Nucleome Therapeutics: Identifies Genes That May Double the Risk of Death from COVID-19


Since the onset of the COVID-19 pandemic, research teams worldwide have been searching the human genome for genetic signals that influence individual susceptibility to and severity of COVID-19. Previous studies have identified a segment of DNA on chromosome 3 that doubles the risk of death from COVID-19 in adults under the age of 65. However, scientists remain uncertain about how this genetic signal increases risk or the precise genetic changes it entails.

 

Sixty percent of individuals of South Asian ancestry and one-sixth of those of European ancestry carry this high-risk genetic signal. This explains the excess mortality observed in some UK communities and the impact of COVID-19 in India.

 

On November 5, 2021, James Davies, academic founder of Nucleome Therapeutics, published a paper in Nature Genetics identifying a gene that may double the risk of death from COVID-19.

 

Researchers used Nucleome’s platform to identify disease-causing genetic variants, the cell types involved, and effector genes. They identified the likely responsible gene as LZTFL1. Nucleome has elucidated the biological mechanisms of COVID-19 that are most significant in the current pandemic.

 

Professor James Davies stated, “The genetic signals associated with increased risk are located in what we refer to as the ‘dark matter’ of the genome. This ‘dark’ genome regulates cell-type-specific gene expression and remains largely uncharacterized. By employing Nucleome’s Micro-Capture-C technology, we were able to precisely map this gene. Elevated levels of LZTFL1 may impair the ability of airway and lung cells to effectively combat viral infections; however, importantly, it does not affect the immune system. Therefore, individuals carrying this variant may still benefit from vaccination.”

 

 

“Current Status and Future Prospects of Decoding the ‘Dark’ Genome”
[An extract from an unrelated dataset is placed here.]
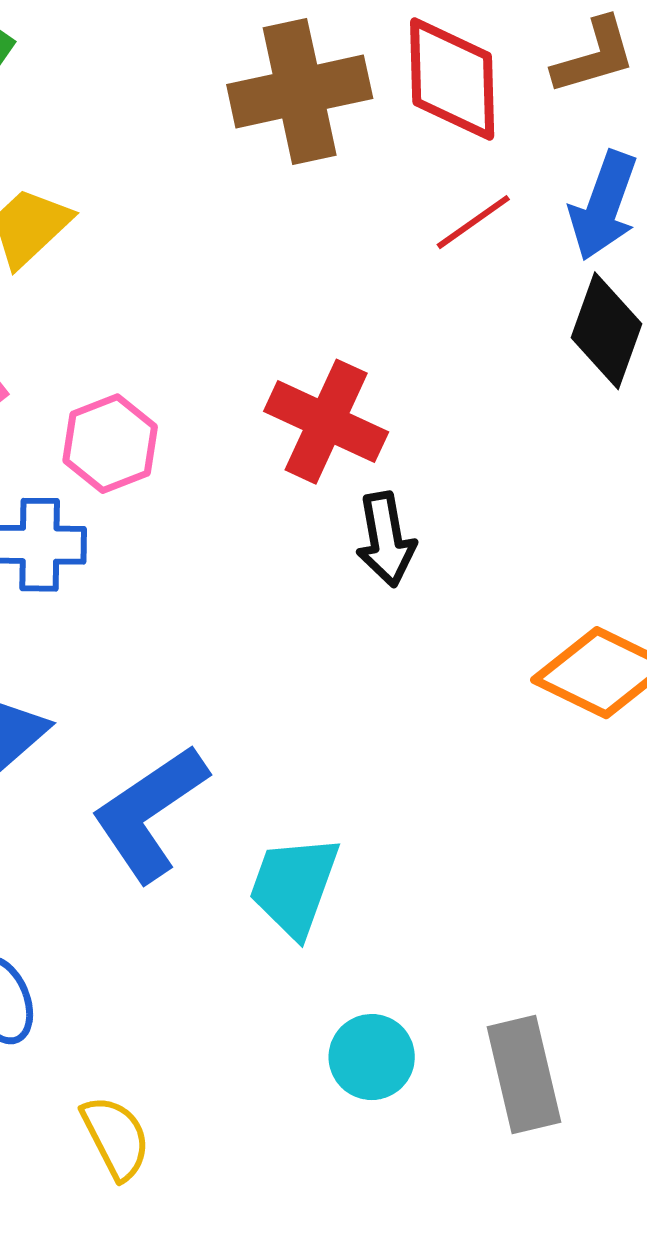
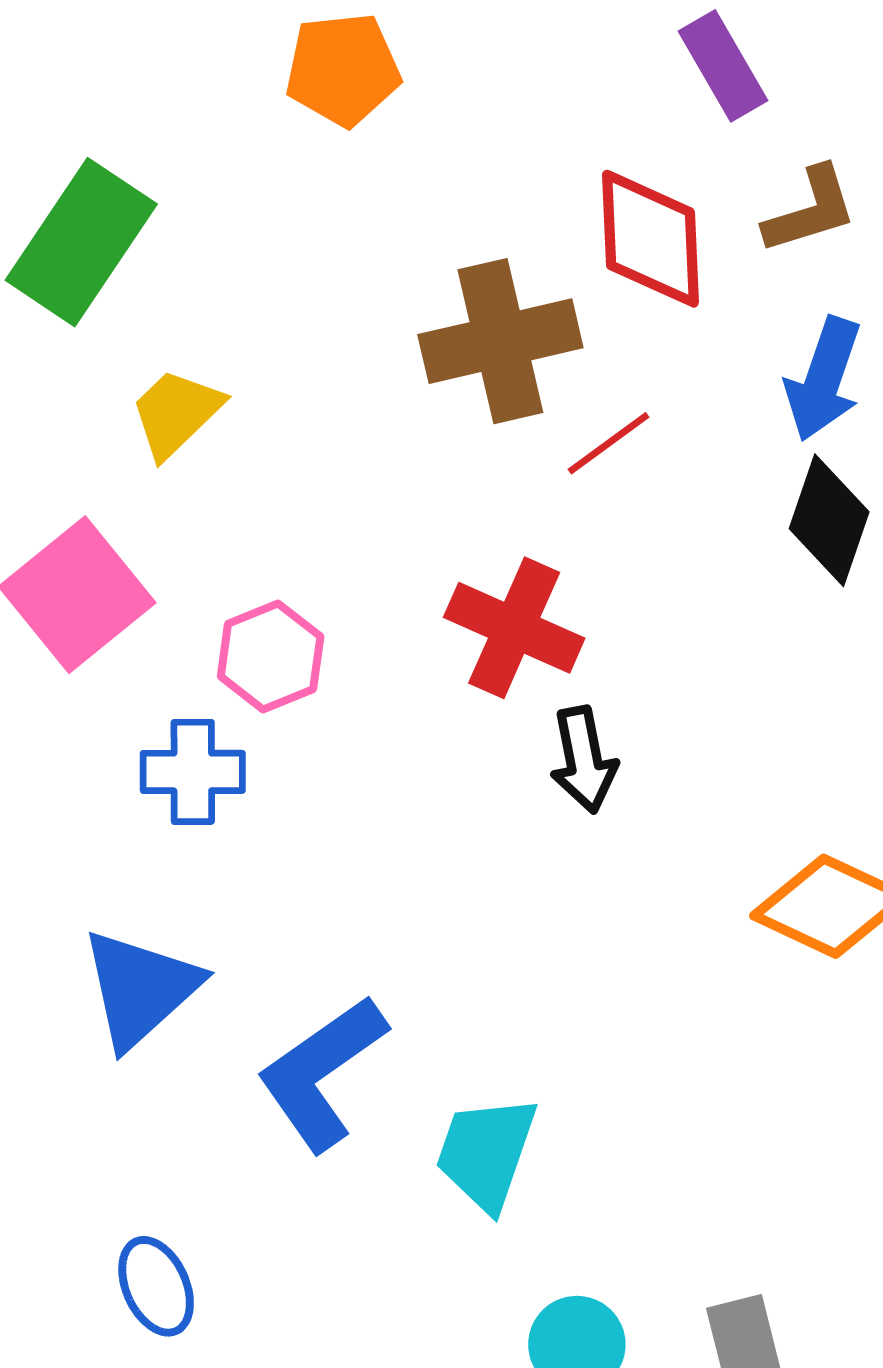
brown cross: (300, 92) -> (500, 341), moved
red line: (473, 222) -> (609, 443), moved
Nucleome Therapeutics is not the only company seeking to pioneer the dark genome space. CAMP4 Therapeutics, headquartered in Cambridge, Massachusetts, raised $100 million in a Series B financing round in July 2021 for its regulatory RNA platform, which is also dedicated to decoding the “dark” genome.

 

Meanwhile, another Cambridge-based company, Omega Therapeutics, is leveraging a similar approach to develop a new class of programmable mRNA epigenetic therapeutics. The company aims to reverse gene expression without the need for gene editing or gene therapy.

 

Nucleome Therapeutics, a rising star, has secured its place in the market for decoding the “dark” genome with its latest MCC technology. Yet, facing equally formidable competitors, Nucleome Therapeutics has not let up.

 

Nucleome Therapeutics will leverage its Series A financing to advance its autoimmune disease programs and expand its “dark” genome atlas. Additionally, the company will further develop its pioneering platform and seek partnerships with large pharmaceutical companies.

 

Dr. Bauke Anninga, Head of M Ventures, the lead investor in this round, commented: “Nucleome’s differentiated platform technology has the potential to fundamentally transform the way we discover and develop precision medicines. Unlocking the value of the largely unexplored regions of the genome can lead to the identification of high-value drug targets. Nucleome’s platform integrates three-dimensional genomic information into the vast amount of existing genomic data, revealing a new dimension of insights related to diseases and specific cell types.”

 

We look forward to Nucleome continuing to advance its drug discovery programs, bringing transformative therapies to patients in the future.